*Your task:*
Within the material below, filter for lines that hold the word "rimbalzi".

********************

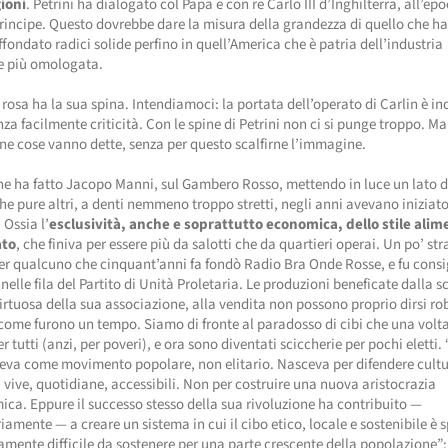
gioni
. Petrini ha dialogato col Papa e con re Carlo III d’Inghilterra, all’ep
rincipe. Questo dovrebbe dare la misura della grandezza di quello che ha
ffondato radici solide perfino in quell’America che è patria dell’industria
e più omologata.
 rosa ha la sua spina. Intendiamoci: la portata dell’operato di Carlin è in
za facilmente criticità. Con le spine di Petrini non ci si punge troppo. Ma
ne cose vanno dette, senza per questo scalfirne l’immagine.
he ha fatto Jacopo Manni, sul Gambero Rosso, mettendo in luce un lato d
he pure altri, a denti nemmeno troppo stretti, negli anni avevano iniziat
 Ossia l’
esclusività, anche e soprattutto economica, dello stile ali
ato
, che finiva per essere più da salotti che da quartieri operai. Un po’ s
er qualcuno che cinquant’anni fa fondò Radio Bra Onde Rosse, e fu consi
elle fila del Partito di Unità Proletaria. Le produzioni beneficate dalla s
irtuosa della sua associazione, alla vendita non possono proprio dirsi ro
 come furono un tempo. Siamo di fronte al paradosso di cibi che una volt
r tutti (anzi, per poveri), e ora sono diventati sciccherie per pochi eletti.
eva come movimento popolare, non elitario. Nasceva per difendere cult
 vive, quotidiane, accessibili. Non per costruire una nuova aristocrazia
ca. Eppure il successo stesso della sua rivoluzione ha contribuito —
iamente — a creare un sistema in cui il cibo etico, locale e sostenibile è 
ente difficile da sostenere per una parte crescente della popolazione”:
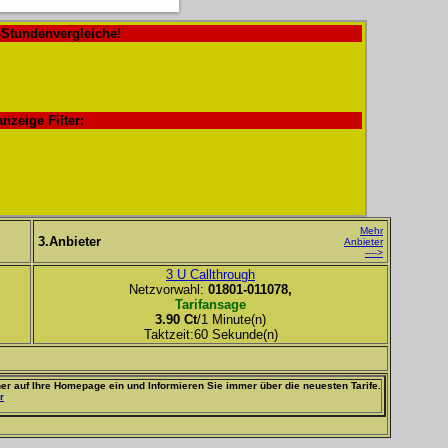
-Stundenvergleiche!
anzeige Filter:
Mehr
3.Anbieter
Anbieter
---->
3 U Callthrough
Netzvorwahl:
01801-011078,
Tarifansage
3.90 Ct
/1 Minute(n)
Taktzeit:60 Sekunde(n)
er auf Ihre Homepage ein und Informieren Sie immer über die neuesten Tarife.
r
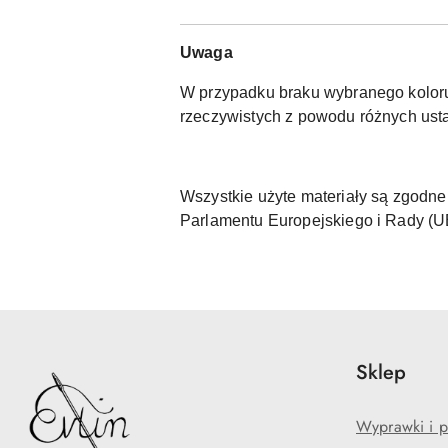
Uwaga
W przypadku braku wybranego koloru 
rzeczywistych z powodu różnych usta
Wszystkie użyte materiały są zgod
Parlamentu Europejskiego i Rady (
Sklep
Wyprawki i p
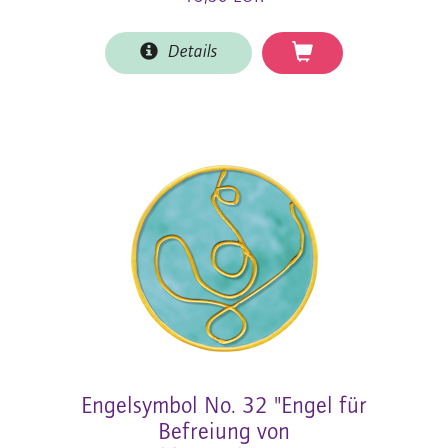
Details
Engelsymbol No. 32 "Engel für
Befreiung von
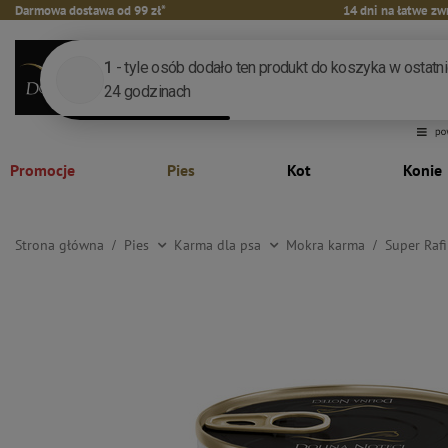
Darmowa dostawa od 99 zł*
14 dni na łatwe zw
Promocje
Pies
Kot
Konie
Strona główna
Pies
Karma dla psa
Mokra karma
Super Rafi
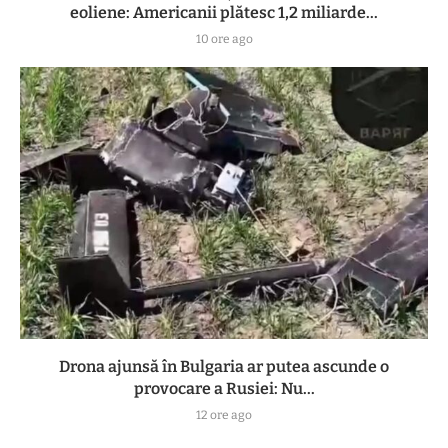
eoliene: Americanii plătesc 1,2 miliarde...
10 ore ago
Drona ajunsă în Bulgaria ar putea ascunde o
provocare a Rusiei: Nu...
12 ore ago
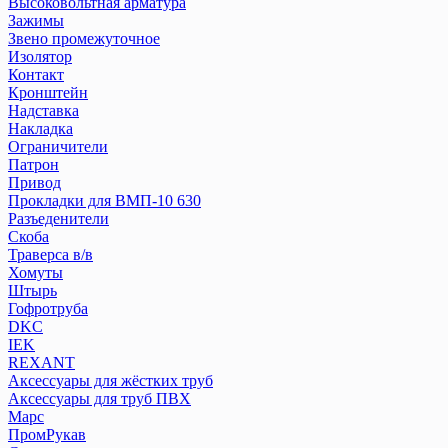
Высоковольтная арматура
Зажимы
Звено промежуточное
Изолятор
Контакт
Кронштейн
Надставка
Накладка
Ограничители
Патрон
Привод
Прокладки для ВМП-10 630
Разъеденители
Скоба
Траверса в/в
Хомуты
Штырь
Гофротруба
DKC
IEK
REXANT
Аксессуары для жёстких труб
Аксессуары для труб ПВХ
Марс
ПромРукав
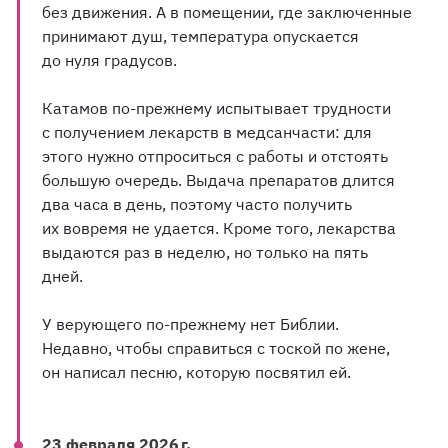
без движения. А в помещении, где заключенные
принимают душ, температура опускается
до нуля градусов.
Катамов по-прежнему испытывает трудности
с получением лекарств в медсанчасти: для
этого нужно отпроситься с работы и отстоять
большую очередь. Выдача препаратов длится
два часа в день, поэтому часто получить
их вовремя не удается. Кроме того, лекарства
выдаются раз в неделю, но только на пять
дней.
У верующего по-прежнему нет Библии.
Недавно, чтобы справиться с тоской по жене,
он написал песню, которую посвятил ей.
23 февраля 2026 г.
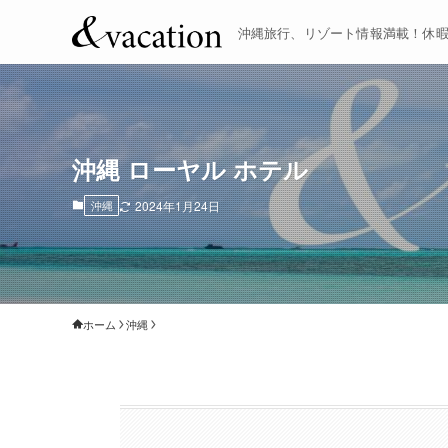
沖縄旅行、リゾート情報満載！休
沖縄 ローヤル ホテル
沖縄
2024年1月24日
ホーム
沖縄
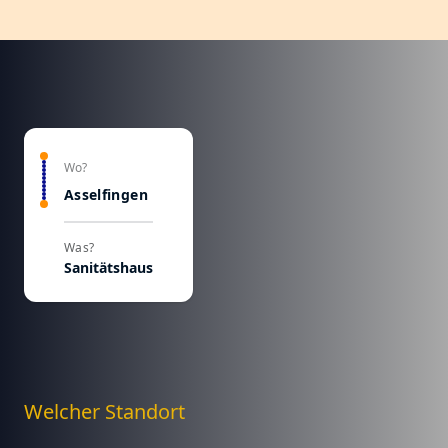
Wo?
Asselfingen
Was?
Sanitätshaus
Welcher Standort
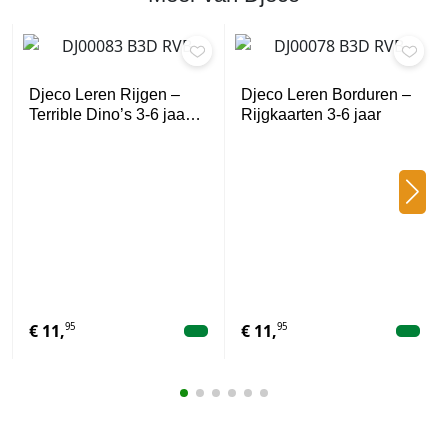
Djeco Leren Rijgen –
Djeco Leren Borduren –
Terrible Dino’s 3-6 jaa…
Rijgkaarten 3-6 jaar
95
95
€
11,
€
11,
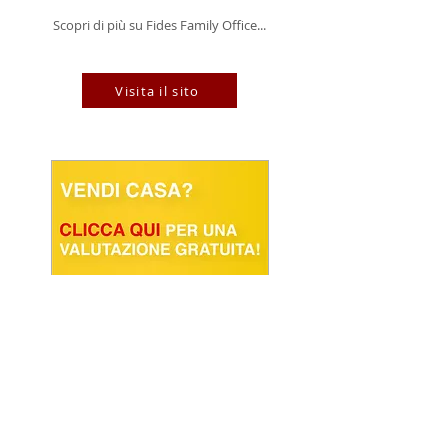
Scopri di più su Fides Family Office...
Visita il sito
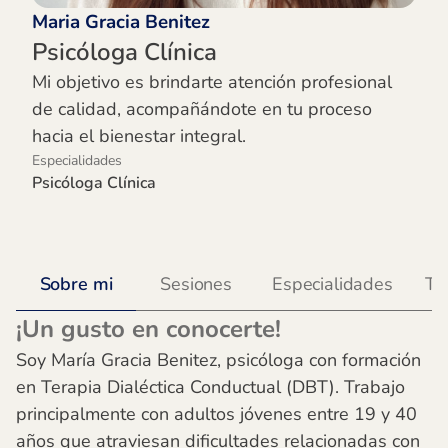
Maria Gracia Benitez
Psicóloga Clínica
Mi objetivo es brindarte atención profesional
de calidad, acompañándote en tu proceso
hacia el bienestar integral.
Especialidades
Psicóloga Clínica
Sobre mi
Sesiones
Especialidades
Te
¡Un gusto en conocerte!
Soy María Gracia Benitez, psicóloga con formación
en Terapia Dialéctica Conductual (DBT). Trabajo
principalmente con adultos jóvenes entre 19 y 40
años que atraviesan dificultades relacionadas con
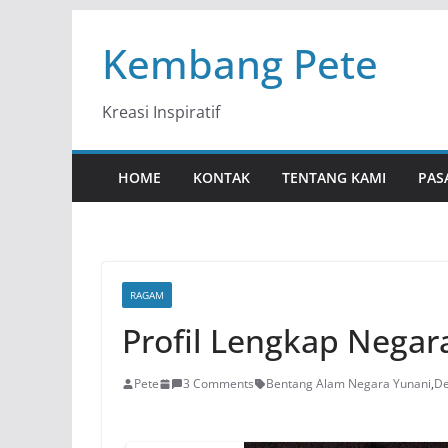
Skip
Kembang Pete
to
content
Kreasi Inspiratif
HOME
KONTAK
TENTANG KAMI
PAS
RAGAM
Profil Lengkap Negar
Pete
3 Comments
Bentang Alam Negara Yunani
,
De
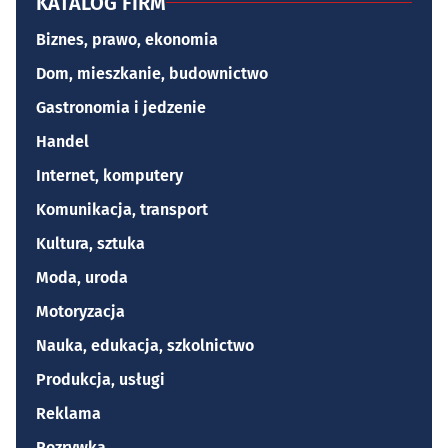
KATALOG FIRM
Biznes, prawo, ekonomia
Dom, mieszkanie, budownictwo
Gastronomia i jedzenie
Handel
Internet, komputery
Komunikacja, transport
Kultura, sztuka
Moda, uroda
Motoryzacja
Nauka, edukacja, szkolnictwo
Produkcja, usługi
Reklama
Rozrywka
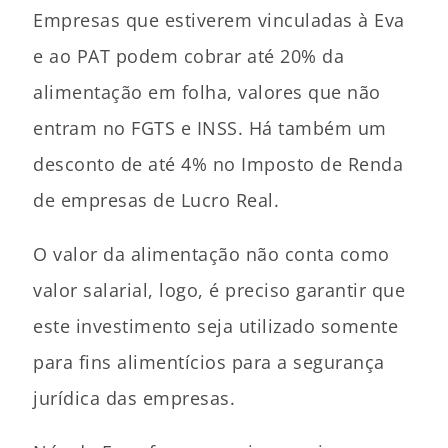
Empresas que estiverem vinculadas à Eva
e ao PAT podem cobrar até 20% da
alimentação em folha, valores que não
entram no FGTS e INSS. Há também um
desconto de até 4% no Imposto de Renda
de empresas de Lucro Real.
O valor da alimentação não conta como
valor salarial, logo, é preciso garantir que
este investimento seja utilizado somente
para fins alimentícios para a segurança
jurídica das empresas.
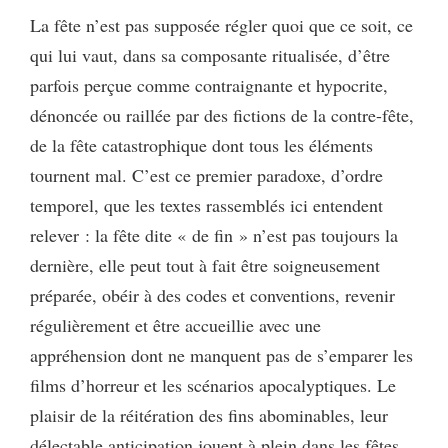
La fête n’est pas supposée régler quoi que ce soit, ce
qui lui vaut, dans sa composante ritualisée, d’être
parfois perçue comme contraignante et hypocrite,
dénoncée ou raillée par des fictions de la contre-fête,
de la fête catastrophique dont tous les éléments
tournent mal. C’est ce premier paradoxe, d’ordre
temporel, que les textes rassemblés ici entendent
relever : la fête dite « de fin » n’est pas toujours la
dernière, elle peut tout à fait être soigneusement
préparée, obéir à des codes et conventions, revenir
régulièrement et être accueillie avec une
appréhension dont ne manquent pas de s’emparer les
films d’horreur et les scénarios apocalyptiques. Le
plaisir de la réitération des fins abominables, leur
délectable anticipation jouent à plein dans les fêtes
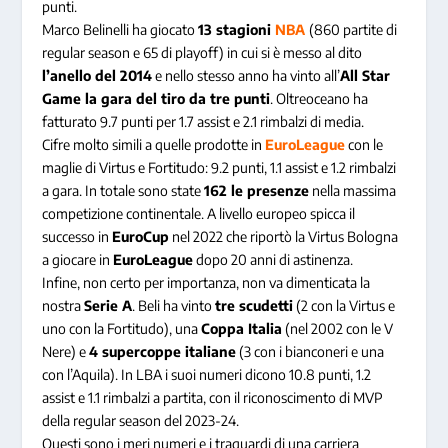
punti.
Marco Belinelli ha giocato
13 stagioni
NBA
(860 partite di
regular season e 65 di playoff) in cui si è messo al dito
l’anello del 2014
e nello stesso anno ha vinto all’
All Star
Game la gara del tiro da tre punti
. Oltreoceano ha
fatturato 9.7 punti per 1.7 assist e 2.1 rimbalzi di media.
Cifre molto simili a quelle prodotte in
EuroLeague
con le
maglie di Virtus e Fortitudo: 9.2 punti, 1.1 assist e 1.2 rimbalzi
a gara. In totale sono state
162 le presenze
nella massima
competizione continentale. A livello europeo spicca il
successo in
EuroCup
nel 2022 che riportò la Virtus Bologna
a giocare in
EuroLeague
dopo 20 anni di astinenza.
Infine, non certo per importanza, non va dimenticata la
nostra
Serie A
. Beli ha vinto
tre scudetti
(2 con la Virtus e
uno con la Fortitudo), una
Coppa Italia
(nel 2002 con le V
Nere) e
4 supercoppe italiane
(3 con i bianconeri e una
con l’Aquila). In LBA i suoi numeri dicono 10.8 punti, 1.2
assist e 1.1 rimbalzi a partita, con il riconoscimento di MVP
della regular season del 2023-24.
Questi sono i meri numeri e i traguardi di una carriera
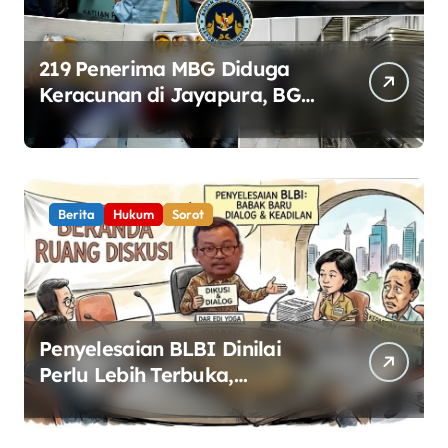
219 Penerima MBG Diduga
Keracunan di Jayapura, BGN
Perketat Pengawasan
Keamanan Pangan
Berita
Hukum
Sorot
Penyelesaian BLBI Dinilai
Perlu Lebih Terbuka,
Pemerintah Diminta Buka
Ruang Dialog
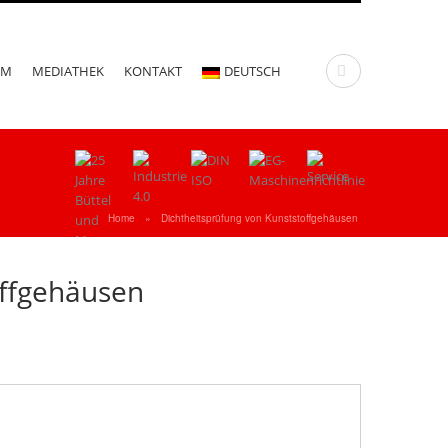
UM
MEDIATHEK
KONTAKT
DEUTSCH
Home
»
Dichtheitsprüfung von Kunststoffgehäusen
offgehäusen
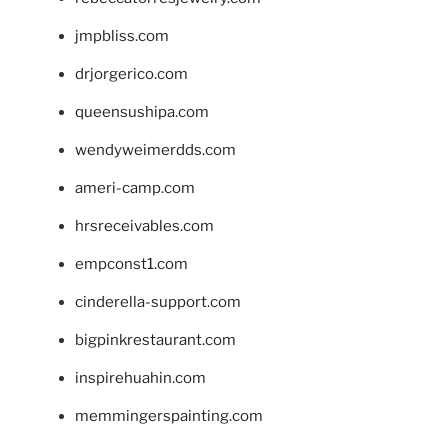
jmpbliss.com
drjorgerico.com
queensushipa.com
wendyweimerdds.com
ameri-camp.com
hrsreceivables.com
empconst1.com
cinderella-support.com
bigpinkrestaurant.com
inspirehuahin.com
memmingerspainting.com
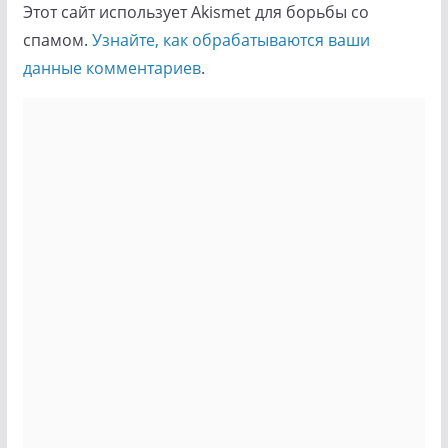
Этот сайт использует Akismet для борьбы со
спамом.
Узнайте, как обрабатываются ваши
данные комментариев
.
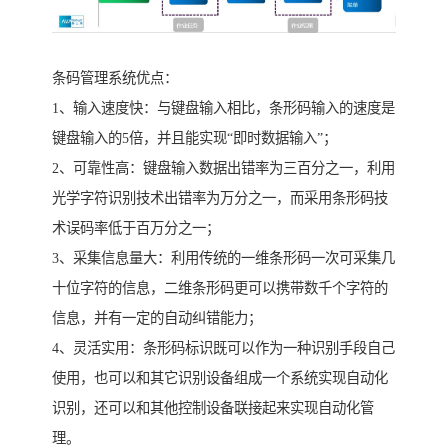
条码管理系统优点：
1、输入速度快：与键盘输入相比，条形码输入的速度是
键盘输入的5倍，并且能实现“即时数据输入”；
2、可靠性高：键盘输入数据出错率为三百分之一，利用
光学字符识别技术出错率为万分之一，而采用条形码技
术误码率低于百万分之一；
3、采集信息量大：利用传统的一维条形码一次可采集几
十位字符的信息，二维条形码更可以携带数千个字符的
信息，并有一定的自动纠错能力；
4、灵活实用：条形码标识既可以作为一种识别手段自己
使用，也可以和其它识别设备组成一个系统实现自动化
识别，还可以和其他控制设备联接起来实现自动化管
理。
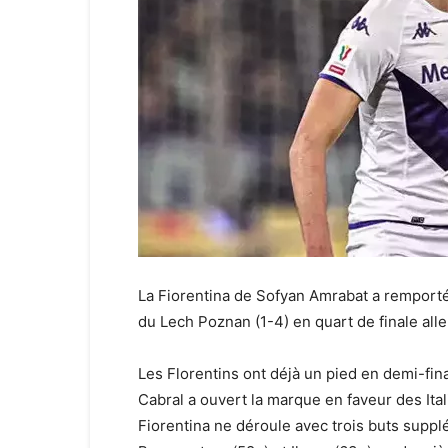
La Fiorentina de Sofyan Amrabat a remporté 
du Lech Poznan (1-4) en quart de finale all
Les Florentins ont déjà un pied en demi-fina
Cabral a ouvert la marque en faveur des Ital
Fiorentina ne déroule avec trois buts supp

********************

*Solution for this task:*
fatturato 9.7 punti per 1.7 assist e 2.1 rimbalzi di media.
maglie di Virtus e Fortitudo: 9.2 punti, 1.1 assist e 1.2 rimbalzi
assist e 1.1 rimbalzi a partita, con il riconoscimento di MVP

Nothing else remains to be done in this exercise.